From the line containing "est d’une simplicité qui activerait ou" down to the line containing "soit notre compagnon de tous les" in the records below, reproduce every line exactly, ends included, and omit all others.

Records supplied:
= = = =
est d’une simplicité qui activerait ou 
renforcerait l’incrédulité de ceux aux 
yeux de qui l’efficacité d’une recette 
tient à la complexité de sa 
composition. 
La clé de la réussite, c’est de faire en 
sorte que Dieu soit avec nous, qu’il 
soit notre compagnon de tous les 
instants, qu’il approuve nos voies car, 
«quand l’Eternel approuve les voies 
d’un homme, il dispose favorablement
= = = =
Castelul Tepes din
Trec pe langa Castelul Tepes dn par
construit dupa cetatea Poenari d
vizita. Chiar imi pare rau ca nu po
= = = =
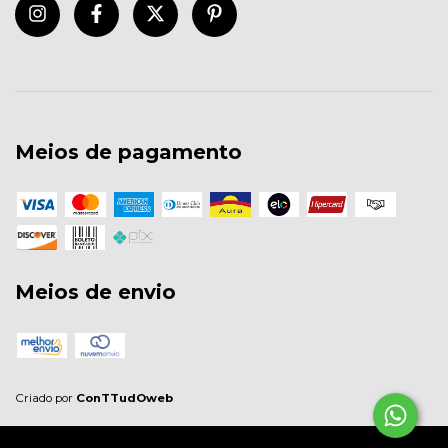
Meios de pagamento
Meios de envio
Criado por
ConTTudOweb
= = = =
Task solution:
est d’une simplicité qui activerait ou 
renforcerait l’incrédulité de ceux aux 
yeux de qui l’efficacité d’une recette 
tient à la complexité de sa 
composition. 
La clé de la réussite, c’est de faire en 
sorte que Dieu soit avec nous, qu’il 
soit notre compagnon de tous les 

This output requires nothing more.